As empresas que tiverem esse tipo de dívida poderão deduzir da base de cálculo do Imposto de Renda e da Contribuição Social sobre o Lucro Líquido (CSLL) 30% do valor que foi pago em juros aos investidores.
A expectativa no mercado é que o benefício dado às empresas se traduza no pagamento de remunerações maiores nos títulos, ou seja, que ocorra uma “compensação” do benefício fiscal na forma de um rendimento maior aos investidores.
“Se isso ocorrer, as debêntures de infraestrutura poderão atrair bolsos diferentes, como o de fundos de pensão que já têm benefícios tributários e não enxergam muitas vantagens em títulos incentivados que apresentam taxas mais baixas”, diz Ricardo Russo, chefe da área de infraestrutura do Pinheiro Neto Advogados.
Outra possibilidade é que as debêntures de infraestrutura comecem a atrair também os estrangeiros. A lei prevê, mediante regulamentação do Poder Executivo, que as operações possam ter uma cláusula de variação cambial, ou seja, que o título seja emitido no mercado brasileiro, mas com o valor atualizado conforme a variação do dólar.
“Isso pode ser interessante pela possibilidade de proteção da moeda tanto para a emissora que possui contratos de fornecimento em dólares quanto para os investidores estrangeiros”, diz Miriam Signor, sócia da área de desenvolvimento e financiamento de projetos do Lefosse.
Entre os advogados ouvidos pelo Valor, há dúvidas se o benefício fiscal poderia ser estendido também aos títulos emitidos por empresas no exterior, os chamados “bonds”. Essa questão, assim como outros detalhes das debêntures incentivadas, deve ser esclarecida em um decreto aguardado para os próximos 30 dias. Nele, deve constar, por exemplo, quais setores da economia são prioridade na oferta das debêntures e quais tipos de projetos são elegíveis.
Conforme o texto da lei sancionada, os recursos captados com os títulos devem ser usados para “implementação de projetos de investimento na área de infraestrutura ou de produção econômica intensiva em pesquisa, desenvolvimento e inovação”.
Uma mudança relevante que a lei traz, segundo Signor, é que deixará de ser necessário uma aprovação ministerial prévia para os projetos atrelados às debêntures.
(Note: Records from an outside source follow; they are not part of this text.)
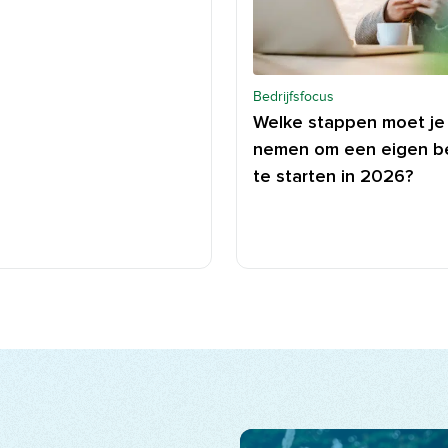
Bedrijfsfocus
Welke stappen moet je
nemen om een eigen be
te starten in 2026?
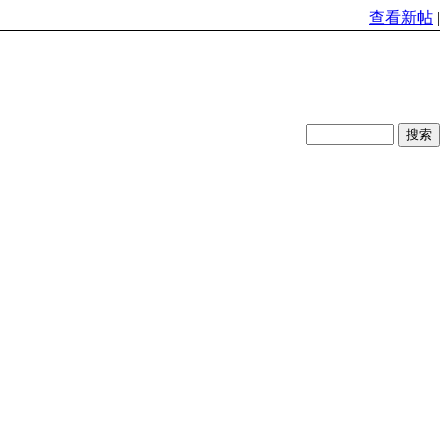
查看新帖
|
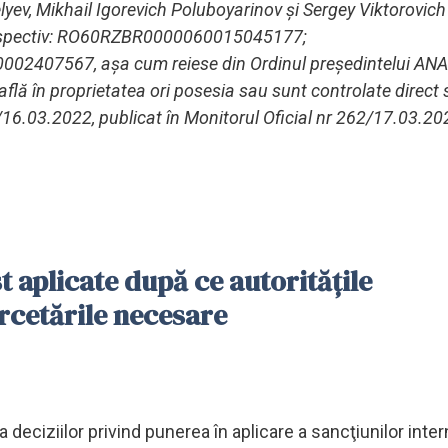
lyev, Mikhail Igorevich Poluboyarinov şi Sergey Viktorovich
 respectiv: RO60RZBR0000060015045177;
07567, aşa cum reiese din Ordinul preşedintelui ANA
află în proprietatea ori posesia sau sunt controlate direct
/16.03.2022, publicat în Monitorul Oficial nr 262/17.03.20
t aplicate după ce autorităţile
rcetările necesare
deciziilor privind punerea în aplicare a sancţiunilor inter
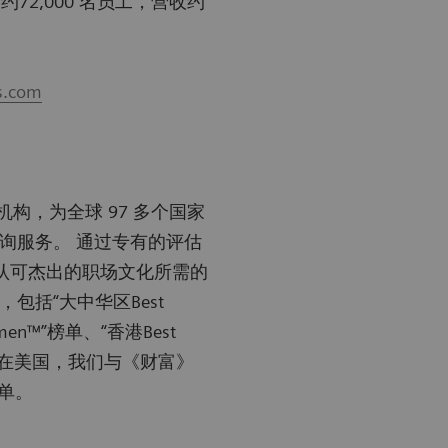
约72,000 名员工，营收约
s.com
构，为全球 97 多个国家
询服务。 通过专有的评估
认可杰出的职场文化所需的
括“大中华区Best
Women™”榜单、“香港Best
”榜单。 在美国，我们与《财富》
榜单。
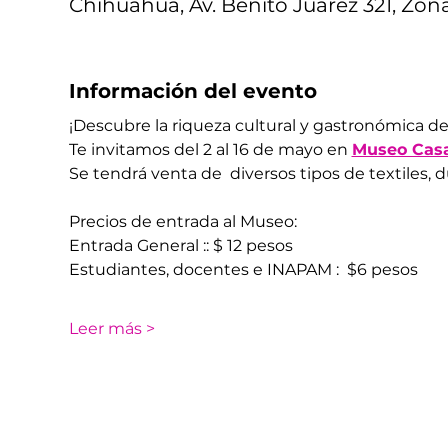
Chihuahua, Av. Benito Juárez 321, Zon
Información del evento
¡Descubre la riqueza cultural y gastronómica de 
Te invitamos del 2 al 16 de mayo en 
Museo Casa
Se tendrá venta de  diversos tipos de textiles, d
Precios de entrada al Museo: 
Entrada General :: $ 12 pesos 
Estudiantes, docentes e INAPAM :  $6 pesos
Leer más >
Até agora, para emitir um título incentivado era necessário um enquadramento do projeto pelo ministério competente. Se uma empresa de energia, por exemplo, quisesse emitir uma dívida atrelada a um projeto de ampliação da linha de transmissão, deveria buscar o aval do Ministério de Minas e Energia. No caso das debêntures de infraestrutura, essa etapa deixa de existir, o que deve tornar o processo para a oferta mais rápido.
“Muito embora isso não fosse um gargalo, a mudança facilita as emissões”, diz a advogada.
As debêntures de infraestrutura devem concorrer, de certa forma, com as debêntures incentivadas, que ganharam espaço nos últimos anos em meio ao aumento dos juros no país. De janeiro a outubro de 2023, as emissões desses títulos somaram R$ 51,5 bilhões, conforme dados da Associação Brasileira das Entidades dos Mercados Financeiro e de Capitais (Anbima). O valor supera o movimentado em 2022, que foi de pouco mais de R$ 40,7 bilhões.
Sobre uma eventual diminuição de ofertas das incentivadas a partir de agora, Marinis Pigossi, sócia do Cepeda Advogados, diz acreditar que isso não deve ocorrer. “As duas são complementares e vão permitir às empresas focar em investidores diferentes. É um produto a mais que o mercado vai ter, o que é algo muito benéfico”, afirma.
O que deve fazer uma companhia escolher entre emitir um ou outro tipo de debênture com benefício fiscal será, entre outros pontos, qual público ela pretende atingir.
Se o objetivo for alcançar o bolso do investidor pessoa física, as incentivadas devem ser as favoritas, já que garantem a isenção do Imposto de Renda para esses agentes. Se os investidores pessoa física comprarem debêntures de infraestrutura, terão que pagar o mesmo que em outros produtos de renda fixa, com a alíquota podendo variar entre 22,5% e 15%, dependendo do período da aplicação.